I got to thinking about whether my memories of 'the day' were fuzzy or not:
... from >this thread< in December of 2003:
Originally Posted by: Lordathestrings[QUOTE=Leedogg]What was the feeling like back in '69? How old were you? It was a really busy year, with immense social implications. I'd really like to hear someone's account of it besides my parents'. My dad was 20 and in the jungles of Vietnam. My mom was 17 and sitting in a one bedroom apartment praying everyday that my dad wouldn't die.

I could write a long book to answer your post, but a lot of other people already have.

I bought my first guitar to celebrate my 16th birthday in October of 1968. It was a used hollow-body electric. A Japanese ES-335 knockoff with the name "Guya" on the headstock. I paid $40 CDN with the money I earned from my morning paper route. I would meet the truck that dropped off my 144 copies of the Globe & Mail for my daily deliveries at 04:30. I was usually home by 07:30, to get ready for school. My Saturday deliveries jumped to over 200. The Globe kept sending me a bunch of extra papers and charging me 65 cents a week for each them, which wiped out a lot of the 17 cents profit from each of my actual customers. That $40 took a lot of work to accumulate.

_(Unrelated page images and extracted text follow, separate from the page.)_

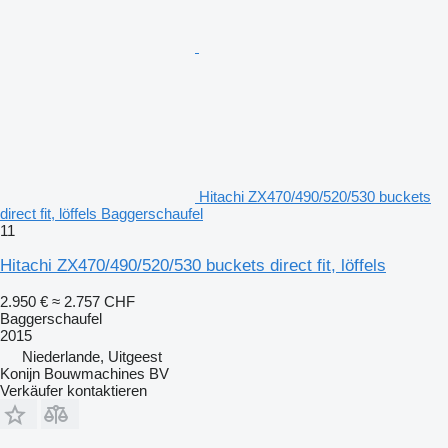
Hitachi ZX470/490/520/530 buckets
direct fit, löffels Baggerschaufel
11
Hitachi ZX470/490/520/530 buckets direct fit, löffels
2.950 €
≈ 2.757 CHF
Baggerschaufel
2015
Niederlande, Uitgeest
Konijn Bouwmachines BV
Verkäufer kontaktieren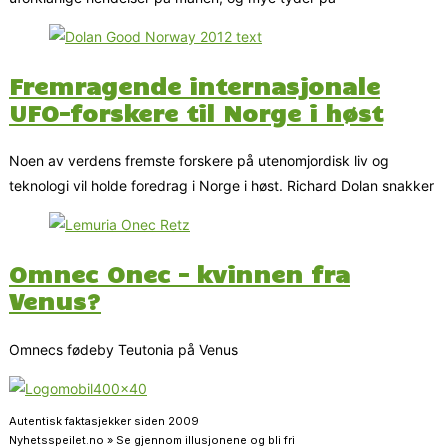
Fremragende internasjonale
UFO-forskere til Norge i høst
Noen av verdens fremste forskere på utenomjordisk liv og
teknologi vil holde foredrag i Norge i høst. Richard Dolan snakker
Omnec Onec – kvinnen fra
Venus?
Omnecs fødeby Teutonia på Venus
Autentisk faktasjekker siden 2009
Nyhetsspeilet.no » Se gjennom illusjonene og bli fri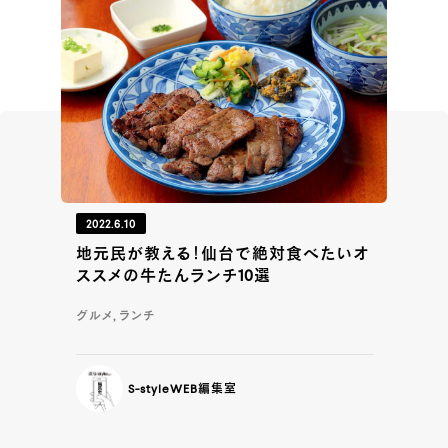
2022.6.10
地元民が教える！仙台で絶対食べたいオ
ススメの牛たんランチ10選
グルメ, ランチ
S-styleWEB編集室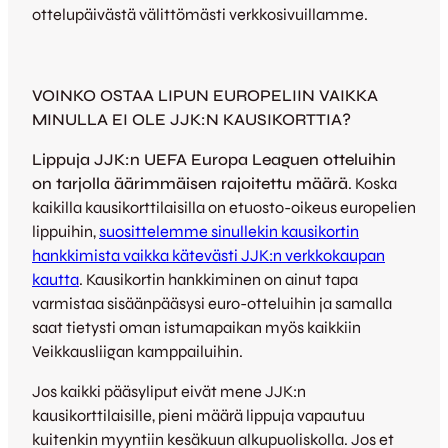
ottelupäivästä välittömästi verkkosivuillamme.
VOINKO OSTAA LIPUN EUROPELIIN VAIKKA
MINULLA EI OLE JJK:N KAUSIKORTTIA?
Lippuja JJK:n UEFA Europa Leaguen otteluihin
on tarjolla äärimmäisen rajoitettu määrä
. Koska
kaikilla kausikorttilaisilla on etuosto-oikeus europelien
lippuihin,
suosittelemme sinullekin kausikortin
hankkimista vaikka kätevästi JJK:n verkkokaupan
kautta
. Kausikortin hankkiminen on ainut tapa
varmistaa sisäänpääsysi euro-otteluihin ja samalla
saat tietysti oman istumapaikan myös kaikkiin
Veikkausliigan kamppailuihin.
Jos kaikki pääsyliput eivät mene JJK:n
kausikorttilaisille, pieni määrä lippuja vapautuu
kuitenkin myyntiin kesäkuun alkupuoliskolla. Jos et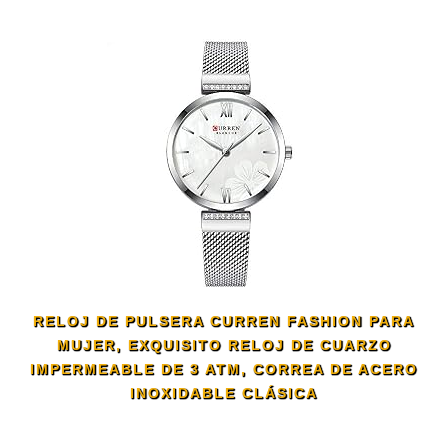
RELOJ DE PULSERA CURREN FASHION PARA
MUJER, EXQUISITO RELOJ DE CUARZO
IMPERMEABLE DE 3 ATM, CORREA DE ACERO
INOXIDABLE CLÁSICA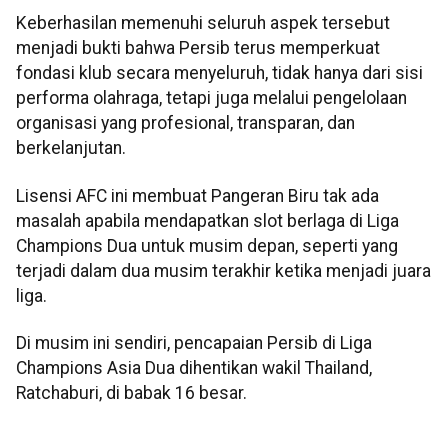
Keberhasilan memenuhi seluruh aspek tersebut
menjadi bukti bahwa Persib terus memperkuat
fondasi klub secara menyeluruh, tidak hanya dari sisi
performa olahraga, tetapi juga melalui pengelolaan
organisasi yang profesional, transparan, dan
berkelanjutan.
Lisensi AFC ini membuat Pangeran Biru tak ada
masalah apabila mendapatkan slot berlaga di Liga
Champions Dua untuk musim depan, seperti yang
terjadi dalam dua musim terakhir ketika menjadi juara
liga.
Di musim ini sendiri, pencapaian Persib di Liga
Champions Asia Dua dihentikan wakil Thailand,
Ratchaburi, di babak 16 besar.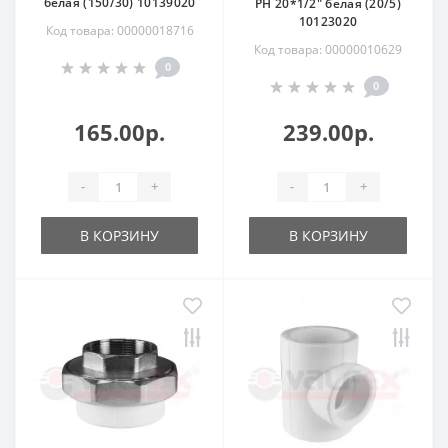
белая (150/30) 10139020
РН 20*1/2" белая (20/5)
10123020
Код товара: 00000018716
Код товара: 00000010629
0
0
165.00р.
239.00р.
-
+
-
+
В КОРЗИНУ
В КОРЗИНУ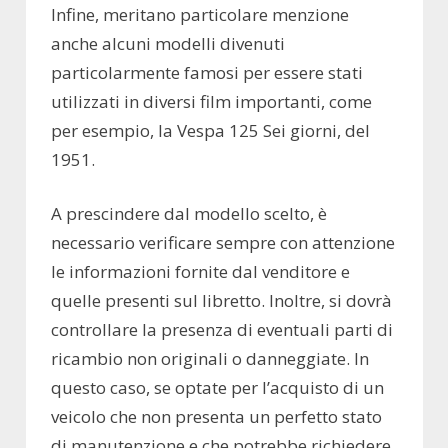
Infine, meritano particolare menzione
anche alcuni modelli divenuti
particolarmente famosi per essere stati
utilizzati in diversi film importanti, come
per esempio, la Vespa 125 Sei giorni, del
1951.
A prescindere dal modello scelto, è
necessario verificare sempre con attenzione
le informazioni fornite dal venditore e
quelle presenti sul libretto. Inoltre, si dovrà
controllare la presenza di eventuali parti di
ricambio non originali o danneggiate. In
questo caso, se optate per l’acquisto di un
veicolo che non presenta un perfetto stato
di manutenzione e che potrebbe richiedere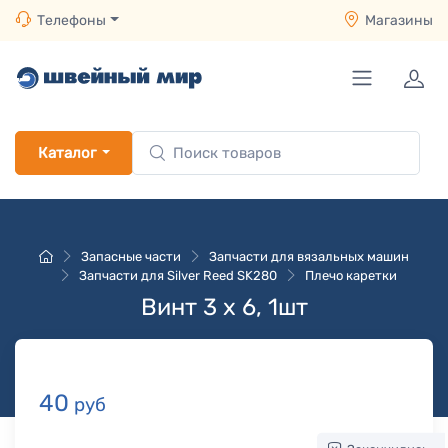
Телефоны
Магазины
Каталог
Запасные части
Запчасти для вязальных машин
Запчасти для Silver Reed SK280
Плечо каретки
Винт 3 x 6, 1шт
40
руб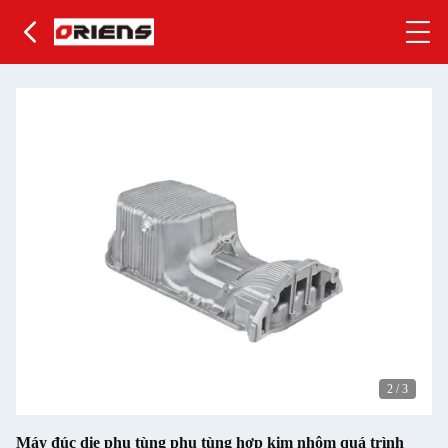
2
/
3
Máy đúc die phụ tùng phụ tùng hợp kim nhôm quá trình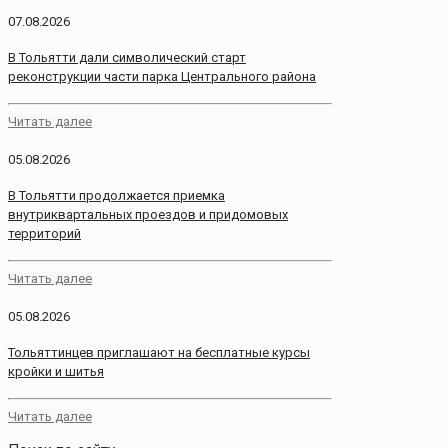
07.08.2026
В Тольятти дали символический старт
реконструкции части парка Центрального района
Читать далее
05.08.2026
В Тольятти продолжается приемка
внутриквартальных проездов и придомовых
территорий
Читать далее
05.08.2026
Тольяттинцев приглашают на бесплатные курсы
кройки и шитья
Читать далее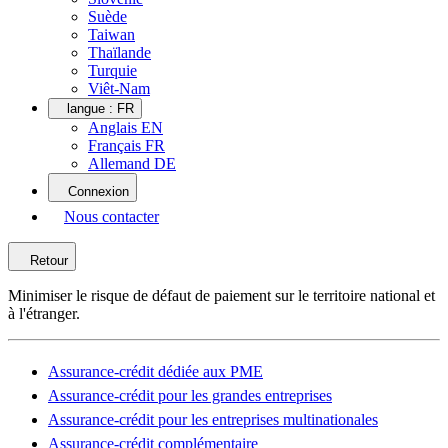
Suède
Taiwan
Thaïlande
Turquie
Viêt-Nam
langue :
FR
Anglais EN
Français FR
Allemand DE
Connexion
Nous contacter
Retour
Minimiser le risque de défaut de paiement sur le territoire national et
à l'étranger.
Assurance-crédit dédiée aux PME
Assurance-crédit pour les grandes entreprises
Assurance-crédit pour les entreprises multinationales
Assurance-crédit complémentaire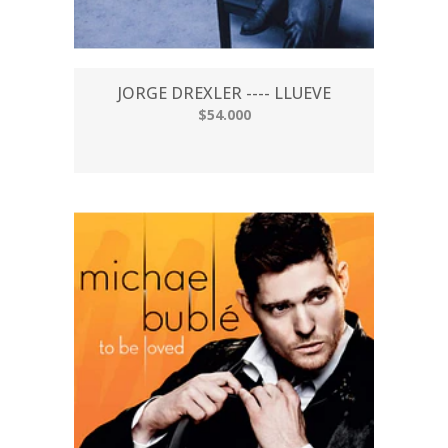
JORGE DREXLER ---- LLUEVE
$54.000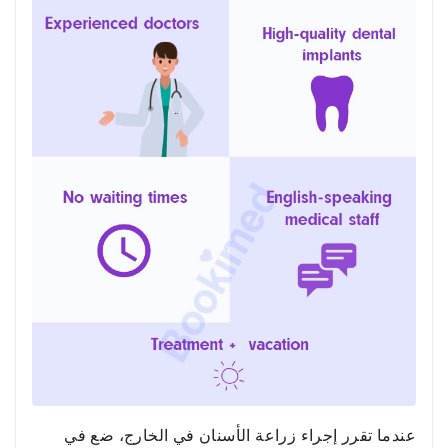
عندما تقرر إجراء زراعة الأسنان في الخارج، ضع في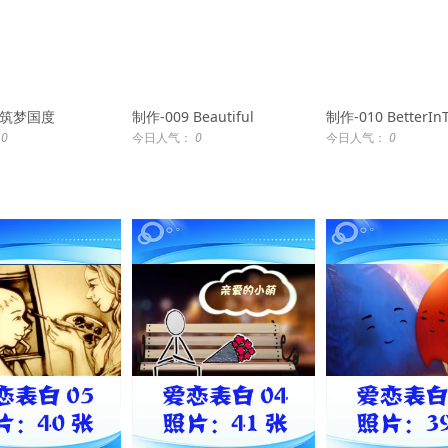
1 筑梦国度
制作-009 Beautiful
制作-010 BetterIn
：
0
今日人气：
0
今日人气：
0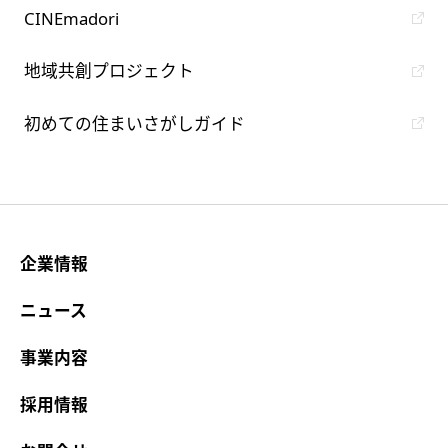
CINEmadori
地域共創プロジェクト
初めての住まいさがしガイド
企業情報
ニュース
事業内容
採用情報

So, then I did the obsessive practice routine previously described. By July '69, I was playing lead guitar for a band we called "Little Earth". We were the unofficial house band at a night club called "The First Church of Alice", which was decorated with stuff from Lewis Caroll's book "Alice Through The Looking Glass". The back of the stage featured a gigantic magic mushroom, complete with hookah-smoking caterpillar. The cap of the mushroom extended out over the stage like a canopy.

I spent a lot of time either hunched in front of my stack, trying to hear myself through the stage wash, or standing in front of the drummer with one foot braced against the kick-drums, trying to keep our pet maniac from walking his kit right off the stage.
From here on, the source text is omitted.